Model Referees

In the previous post we saw there’s about a $35$% chance a given referee will agree to review a paper for Ergo. And on average it takes about $5.8$ tries to find two referees for a submission. The full empirical distribution looks like this:

But there’s also an a priori way of exploring an editor’s predicament here, by using a classic model: the negative binomial distribution. So I thougth I’d make a little exercise of seeing how well the model captures the empirical reality here.

Contacting potential referees is a bit like flipping a loaded coin: you keep flipping until you get two heads, then stop. Our question is how many flips it’ll take to get to that point.

Let $p$ be the probability of heads on each toss, and let $T$ be the number of tails you get before landing the second head. The negative binomial model says the probability of getting $t$ tails, $P(T = t)$, is: $$ P(T = t) = \binom{t + 1}{t} p^t (1 - p)^2. $$ And the mean of this distribution is $2(1-p)/p$.
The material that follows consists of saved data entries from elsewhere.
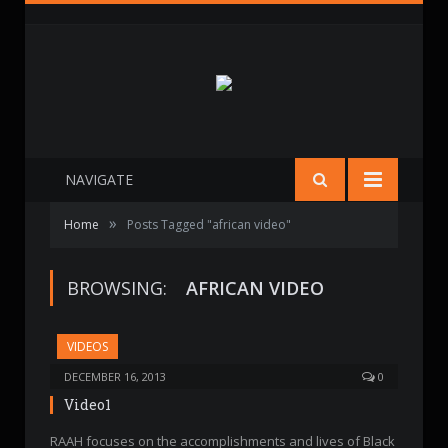
NAVIGATE
»
Home
Posts Tagged "african video"
BROWSING:
AFRICAN VIDEO
VIDEOS
DECEMBER 16, 2013
0
Video1
RAAH focuses on the accomplishments and lives of Black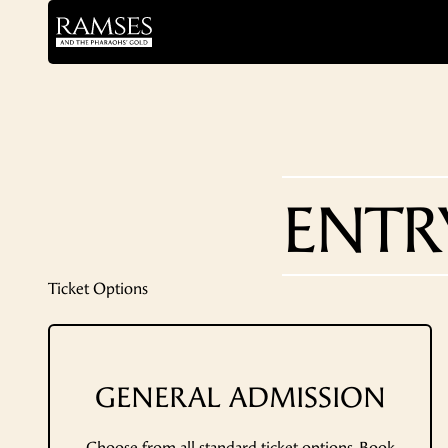
ENTR
Ticket Options
GENERAL ADMISSION
Choose from all standard ticket options. Book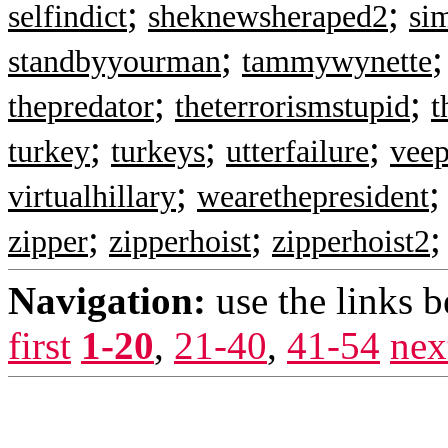
;
;
selfindict
sheknewsheraped2
si
;
standbyyourman
tammywynette
;
;
thepredator
theterrorismstupid
t
;
;
;
turkey
turkeys
utterfailure
veep
;
virtualhillary
wearethepresident
;
;
zipper
zipperhoist
zipperhoist2
Navigation:
use the links 
first
1-20
,
21-40
,
41-54
nex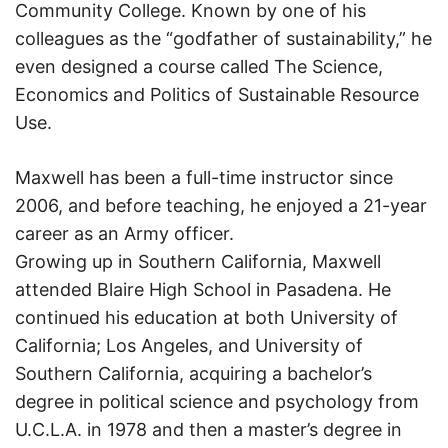
Community College. Known by one of his
colleagues as the “godfather of sustainability,” he
even designed a course called The Science,
Economics and Politics of Sustainable Resource
Use.
Maxwell has been a full-time instructor since
2006, and before teaching, he enjoyed a 21-year
career as an Army officer.
Growing up in Southern California, Maxwell
attended Blaire High School in Pasadena. He
continued his education at both University of
California; Los Angeles, and University of
Southern California, acquiring a bachelor’s
degree in political science and psychology from
U.C.L.A. in 1978 and then a master’s degree in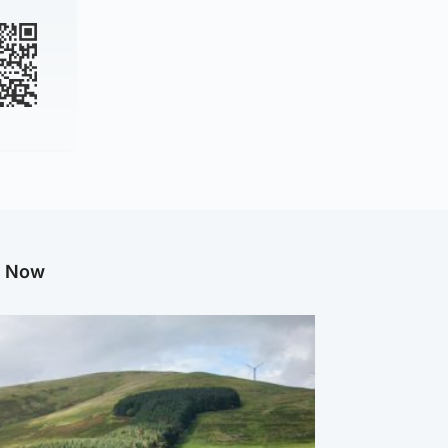
g Now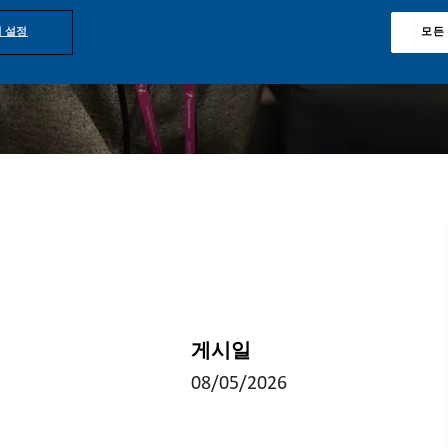
 설정
모든
게시일
08/05/2026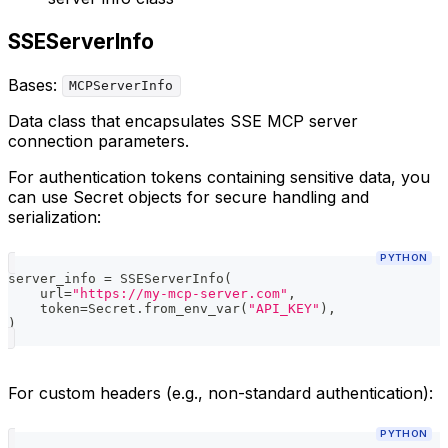
SSEServerInfo
Bases:
MCPServerInfo
Data class that encapsulates SSE MCP server
connection parameters.
For authentication tokens containing sensitive data, you
can use Secret objects for secure handling and
serialization:
PYTHON
server_info 
=
 SSEServerInfo
(
    url
=
"https://my-mcp-server.com"
,
    token
=
Secret
.
from_env_var
(
"API_KEY"
)
,
)
For custom headers (e.g., non-standard authentication):
PYTHON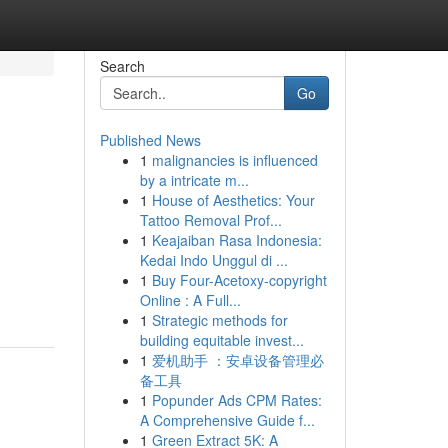
Search
Go
Published News
1
malignancies is influenced
by a intricate m...
1
House of Aesthetics: Your
Tattoo Removal Prof...
1
Keajaiban Rasa Indonesia:
Kedai Indo Unggul di ...
1
Buy Four-Acetoxy-copyright
Online : A Full...
1
Strategic methods for
building equitable invest...
1
爱机助手 ：安卓设备管理必
备工具
1
Popunder Ads CPM Rates:
A Comprehensive Guide f...
1
Green Extract 5K: A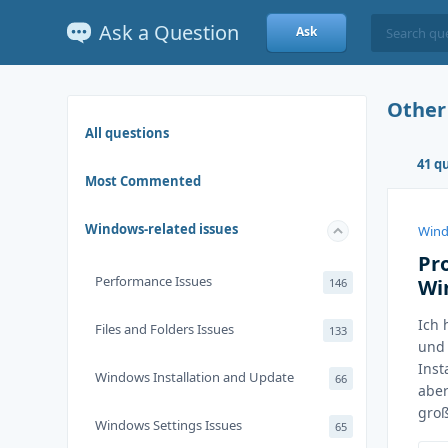
Ask a Question
Ask
Other
All questions
41 q
Most Commented
Windows-related issues
Wind
Pr
Performance Issues
Wi
146
Ich 
Files and Folders Issues
133
und 
Inst
Windows Installation and Update
66
aber
groß
Windows Settings Issues
65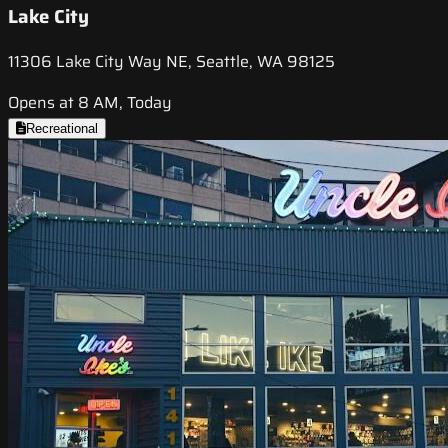
Lake City
11306 Lake City Way NE, Seattle, WA 98125
Opens at 8 AM, Today
Recreational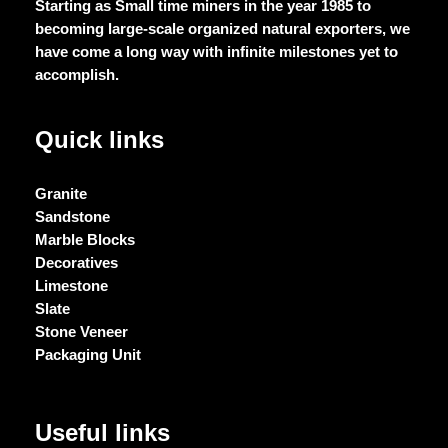
Starting as Small time miners in the year 1985 to
becoming large-scale organized natural exporters, we
have come a long way with infinite milestones yet to
accomplish.
Quick links
Granite
Sandstone
Marble Blocks
Decoratives
Limestone
Slate
Stone Veneer
Packaging Unit
Useful links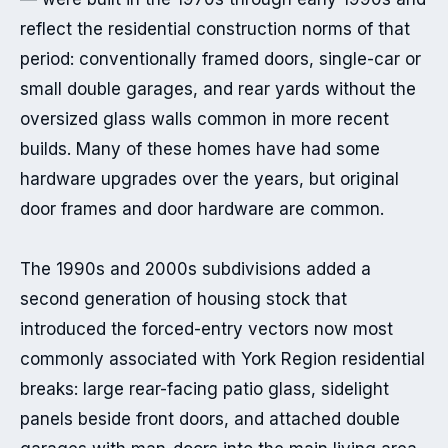
reflect the residential construction norms of that 
period: conventionally framed doors, single-car or 
small double garages, and rear yards without the 
oversized glass walls common in more recent 
builds. Many of these homes have had some 
hardware upgrades over the years, but original 
door frames and door hardware are common.

The 1990s and 2000s subdivisions added a 
second generation of housing stock that 
introduced the forced-entry vectors now most 
commonly associated with York Region residential 
breaks: large rear-facing patio glass, sidelight 
panels beside front doors, and attached double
If the coin is fair, $p = .5$, and we should expect to get $T = 2$ tails: $$ 2(1-p)/p = 2(1-.5)/.5 = 2. $$ An editor’s “coin” is biased against them though, at least at Ergo: $p = .35$. So we would expect $T = 3.7$ referees on average to decline before we get two takers: $$ 2(1-p)/p = 2(1-.35)/.35 = 3.7. $$ In other words, we expect it to take on average $5.7$ tries to secure two referees for a submission, which very closely matches the empirical average of $5.8$!

How about the full distribution, how well does it match the empirical reality?

The model peaks a bit early, but otherwise it’s pretty accurate.

Of course, mileage may vary depending on the journal. For example, Ergo has a pretty high desk-rejection rate—about $67$%. And referees may be more willing to agree when they know a submission has already passed that hurdle.

So let’s conclude by looking at the model’s predictions when referees are more/less likely to agree. Here are the predictions for some plausible values of $p$. The mean $\mu$ is the corresponding number of invites required to secure two reviews, on average.

All these models assume that referees’ responses are independent, like flips of a coin, which isn’t too realistic. But given how close the model is for Ergo, it might still be good enough for other journals too.